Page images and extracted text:
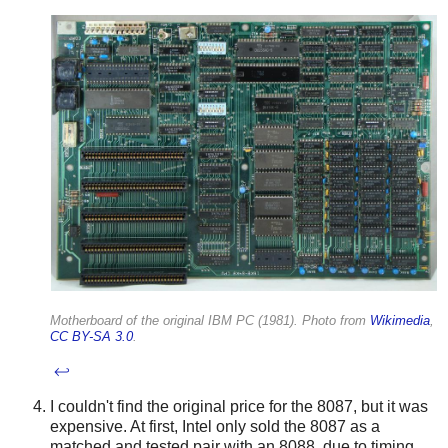
Motherboard of the original IBM PC (1981). Photo from
Wikimedia
,
CC BY-SA 3.0
.
↩
I couldn't find the original price for the 8087, but it was
expensive. At first, Intel only sold the 8087 as a
matched and tested pair with an 8088, due to timing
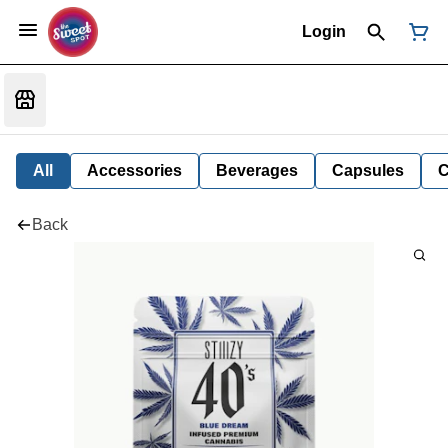
Login
All
Accessories
Beverages
Capsules
C
Back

About this exercise: What lines in the data above contain the word "original"? Copy them all.

Solution to this problem:
Motherboard of the original IBM PC (1981). Photo from
I couldn't find the original price for the 8087, but it was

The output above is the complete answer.